Humanized CD19 CAR-T Cell Combined with Multiple Combination Treatments in Relapsed/Refractory B-Cell Non-Hodgkin Lymphoma

Purpose: To study the efficacy and side effects of humanized anti-CD19-CAR T-cell combined with multiple combination treatments in relapsed/refractory B-cell non-Hodgkin lymphoma.

Methods: Thirty-eight relapsed/refractory B-cell non-Hodgkin lymphoma patients were enrolled in a clinical trial of anti-CD19 chimeric antigen receptor (CAR) modified T-cell expressing humanized anti-CD19 scFv and 4-1BB-CD3ζ costimulatory-activation domains therapy (ChiCTR1800018059) at the Department of Hematology in Tianjin First Center Hospital (Tianjin, China). Except for anti-CD19-CAR T-cell therapy, all the patients received multiple combination treatments before or at the same time of CAR-T cell therapy. The multiple combination treatments included anti-CD22-CAR T-cell, Programmed death 1 (PD-1) inhibitor, Bruton's tyrosine kinase (BTK) inhibitors, Lenalidomide, Advance high-dose chemotherapy and Radiotherapy. Patients were evaluated 2 months after the infusion. The side effects were observed in all the process of the combination treatments. Cytokine release syndrome (CRS) was graded according to the ASBMT Consensus Criteria.
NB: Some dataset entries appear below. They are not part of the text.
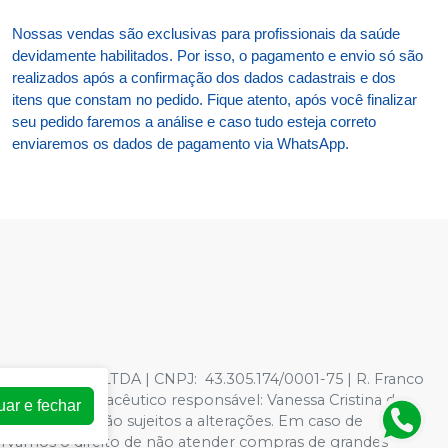
Nossas vendas são exclusivas para profissionais da saúde
devidamente habilitados. Por isso, o pagamento e envio só são
realizados após a confirmação dos dados cadastrais e dos
itens que constam no pedido. Fique atento, após você finalizar
seu pedido faremos a análise e caso tudo esteja correto
enviaremos os dados de pagamento via WhatsApp.
TOLOGICOS LTDA | CNPJ: 43.305.174/0001-75 | R. Franco
278597 - Farmacêutico responsável: Vanessa Cristina de
uar e fechar
oja virtual estão sujeitos a alterações. Em caso de
servamos o direito de não atender compras de grandes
Results: The median time from infusion to cutoff day was 7 months (Range: 1 to 16 months). There were 37 patients included in the evaluation of the efficacy and side effects (Except for one patient with high tumor burden died of CRS 7 days after the infusion). The best overall response rate (ORR) was 75.6% (28/37). The complete response (CR) rate was 45.9% (17/37), the partail response (PR) rate was 29.7% (11/37), the stable disease (SD) rate was16.2% (6/37) and the disease progression (PD) rate was 8.1% (3/37). The grade of cytokine release syndrome (CRS) was Grade 1: 25/38, Grade 2: 9/38, Grade 3: 3/38, Grade 4: 0/38 and Grade 5: 1/38. Two patients died from disease progression within 60 days after infusion. One patient with high tumor burden who achieved PR at 14 days died from intestinal perforation after 25 days of infusion. The combination treatments of anti-CD22-CAR T-cell (4/38), treatment dose or 1/2 treatment dose of PD-1 inhibitor (5/38) or BTK inhibitors (3/38) therapy improved the curative effect of humanized anti-CD19-CAR T-cell therapy. Advance high-dose chemotherapy for patients (9/38) with high tumor burden before the anti-CD19-CAR T-cell therapy achived a satisfactory ORR (5/9) and Grade 1-2 CRS. No patients died from the advance and intensive chemotherapy. There were 6 patients with refractory lymphoma received radiotherapy before they enrolled in the anti-CD19-CAR T-cell therapy. There were 5 patients achived CR or PR except for one patient with high tumor burden died of CRS 7 days after the infusion (the IL-6 level was more than 1000 U/mL at day 3). But the side effects were significant in these 6 patients (Grade 1: 0/6, Grade 2: 2/6, Grade 3: 3/6, Grade 4: 0/6, Grade 5: 1/6). There was no efficacy improvement from the combination treatments of lenalidomide (14/38, 3 patients received advance high-dose chemotherapy meanwhile among the 14 patients), and the side effects were not significant.

Conclusions: The multiple combination treatments combined with humanized anti-CD19-CAR T-cell therapy could improve the efficacy without increase side effects obviously.